▸ **THE PROBLEM**: For the word "info", search the records and show each line in which it occurs.

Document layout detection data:

────────────────

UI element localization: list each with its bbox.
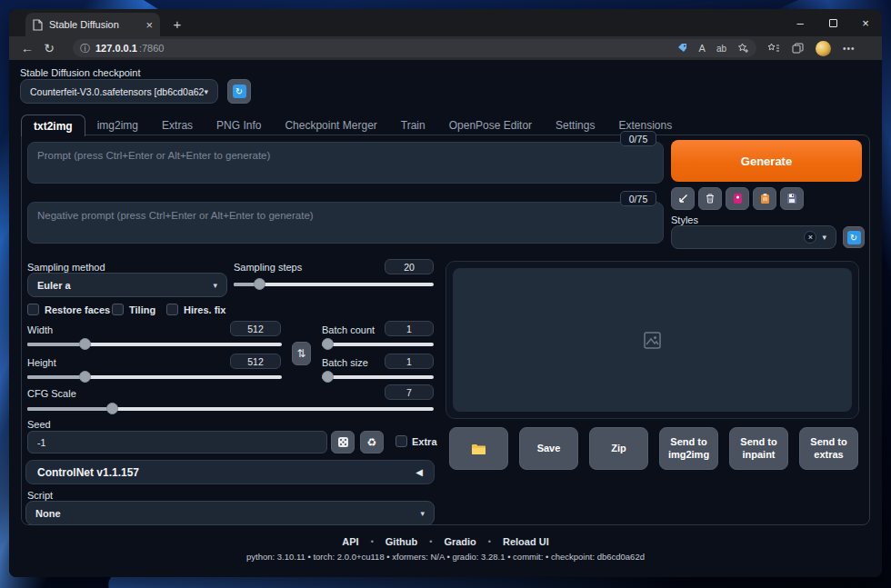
styles-label: Styles — [671, 214, 698, 225]
trash-icon — [705, 193, 716, 204]
random-seed-button[interactable] — [331, 431, 355, 453]
save-style-button[interactable] — [780, 187, 804, 210]
sampling-method-value: Euler a — [37, 280, 71, 291]
slider-thumb[interactable] — [322, 371, 334, 383]
sampling-steps-input[interactable] — [385, 259, 434, 274]
browser-tab-title: Stable Diffusion — [49, 19, 139, 30]
address-bar[interactable]: ⓘ 127.0.0.1 :7860 A ab — [73, 39, 756, 57]
tab-txt2img[interactable]: txt2img — [21, 115, 85, 136]
batch-count-label: Batch count — [322, 324, 375, 335]
tab-png-info[interactable]: PNG Info — [205, 115, 273, 135]
batch-count-slider[interactable] — [322, 338, 434, 350]
slider-fill — [27, 375, 85, 379]
cfg-scale-input[interactable] — [385, 384, 434, 400]
height-slider[interactable] — [27, 371, 282, 383]
script-select[interactable]: None ▾ — [25, 501, 435, 525]
width-input[interactable] — [230, 321, 281, 336]
negative-prompt-input[interactable] — [27, 202, 664, 244]
read-aloud-icon[interactable]: A — [699, 43, 706, 54]
reload-button[interactable]: ↻ — [38, 41, 60, 55]
dot-separator: • — [488, 537, 491, 546]
sampling-steps-label: Sampling steps — [234, 262, 302, 273]
batch-size-slider[interactable] — [322, 371, 434, 383]
open-folder-button[interactable] — [449, 427, 508, 470]
clear-styles-icon[interactable]: × — [804, 231, 816, 244]
styles-select[interactable]: × ▾ — [671, 225, 836, 249]
tab-settings[interactable]: Settings — [544, 115, 606, 135]
tab-close-icon[interactable]: × — [145, 18, 153, 32]
close-button[interactable]: × — [849, 9, 882, 36]
send-to-inpaint-button[interactable]: Send to inpaint — [729, 427, 788, 470]
gradio-link[interactable]: Gradio — [444, 536, 476, 547]
batch-size-input[interactable] — [385, 354, 434, 369]
prompt-input[interactable] — [27, 142, 664, 184]
tiling-checkbox[interactable] — [112, 304, 124, 315]
height-input[interactable] — [230, 354, 281, 369]
back-button[interactable]: ← — [16, 41, 38, 55]
chevron-down-icon: ▾ — [213, 281, 217, 290]
favorites-bar-icon[interactable] — [767, 43, 780, 54]
browser-menu-icon[interactable]: ••• — [843, 44, 856, 54]
tab-img2img[interactable]: img2img — [85, 115, 150, 135]
checkpoint-select[interactable]: Counterfeit-V3.0.safetensors [db6cd0a62d… — [20, 79, 218, 104]
width-slider[interactable] — [27, 338, 282, 350]
prompt-tool-buttons — [671, 187, 804, 210]
send-to-img2img-button[interactable]: Send to img2img — [659, 427, 718, 470]
translate-icon[interactable]: ab — [716, 44, 726, 54]
new-tab-button[interactable]: + — [169, 16, 185, 33]
checkpoint-refresh-button[interactable]: ↻ — [227, 79, 251, 104]
swap-dimensions-button[interactable]: ⇅ — [292, 342, 311, 365]
profile-avatar[interactable] — [816, 41, 831, 56]
slider-thumb[interactable] — [79, 371, 91, 383]
apply-style-button[interactable] — [753, 187, 776, 210]
reload-ui-link[interactable]: Reload UI — [503, 536, 549, 547]
browser-toolbar: ← ↻ ⓘ 127.0.0.1 :7860 A ab — [9, 36, 882, 60]
reuse-seed-button[interactable]: ♻ — [360, 431, 384, 453]
controlnet-title: ControlNet v1.1.157 — [37, 466, 139, 479]
tab-extras[interactable]: Extras — [150, 115, 205, 135]
stable-diffusion-page: Stable Diffusion checkpoint Counterfeit-… — [9, 60, 882, 577]
api-link[interactable]: API — [342, 536, 358, 547]
github-link[interactable]: Github — [385, 536, 417, 547]
slider-thumb[interactable] — [254, 278, 265, 290]
collections-icon[interactable] — [792, 43, 804, 54]
output-gallery-empty — [453, 268, 852, 412]
save-button[interactable]: Save — [519, 427, 578, 470]
clear-prompt-button[interactable] — [698, 187, 722, 210]
slider-track — [322, 343, 434, 346]
tab-train[interactable]: Train — [389, 115, 437, 135]
extra-networks-button[interactable] — [726, 187, 749, 210]
shopping-tag-icon[interactable] — [677, 43, 688, 54]
site-info-icon[interactable]: ⓘ — [80, 42, 90, 55]
send-to-extras-button[interactable]: Send to extras — [799, 427, 858, 470]
zip-button[interactable]: Zip — [589, 427, 648, 470]
browser-tab[interactable]: Stable Diffusion × — [25, 13, 160, 36]
cfg-scale-slider[interactable] — [27, 403, 434, 414]
seed-input[interactable] — [27, 431, 327, 453]
batch-count-input[interactable] — [385, 321, 434, 336]
styles-refresh-button[interactable]: ↻ — [843, 226, 865, 248]
arrow-down-left-icon — [677, 193, 689, 204]
tab-openpose-editor[interactable]: OpenPose Editor — [437, 115, 544, 135]
recycle-icon: ♻ — [367, 436, 377, 449]
hires-fix-checkbox[interactable] — [166, 304, 178, 315]
sampling-steps-slider[interactable] — [234, 278, 434, 290]
footer-links: API • Github • Gradio • Reload UI — [9, 536, 882, 547]
generate-button[interactable]: Generate — [671, 140, 862, 182]
slider-thumb[interactable] — [79, 338, 91, 350]
controlnet-accordion[interactable]: ControlNet v1.1.157 ◀ — [25, 460, 435, 484]
url-host: 127.0.0.1 — [95, 43, 137, 54]
restore-faces-checkbox[interactable] — [27, 304, 39, 315]
sampling-method-select[interactable]: Euler a ▾ — [27, 273, 227, 297]
paste-params-button[interactable] — [671, 187, 695, 210]
seed-label: Seed — [27, 419, 51, 430]
slider-thumb[interactable] — [106, 403, 118, 414]
slider-thumb[interactable] — [322, 338, 334, 350]
image-placeholder-icon — [644, 332, 661, 349]
tab-checkpoint-merger[interactable]: Checkpoint Merger — [273, 115, 388, 135]
extra-seed-checkbox[interactable] — [395, 435, 407, 447]
negative-prompt-token-counter: 0/75 — [620, 191, 656, 206]
minimize-button[interactable]: – — [784, 9, 816, 36]
add-favorite-icon[interactable] — [737, 43, 749, 54]
maximize-button[interactable] — [816, 9, 849, 36]
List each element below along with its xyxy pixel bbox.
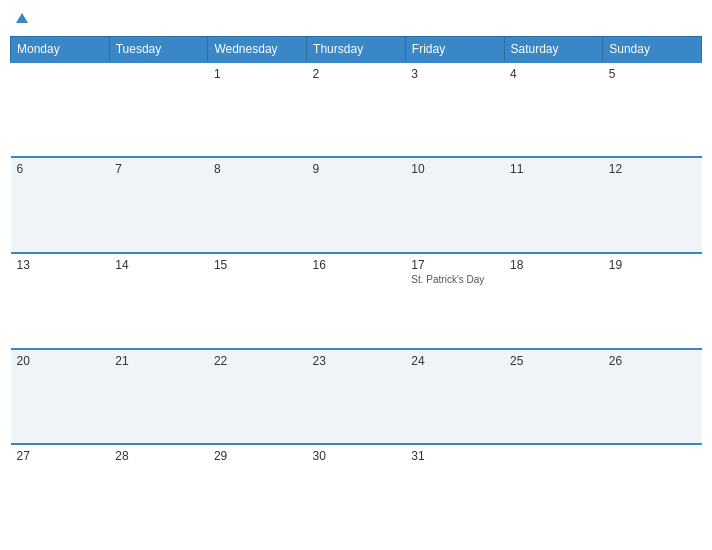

────────────────

▸ **THE ANSWER**:
tab-png-info[interactable]: PNG Info — [205, 115, 273, 135]
site-info-icon[interactable]: ⓘ — [80, 42, 90, 55]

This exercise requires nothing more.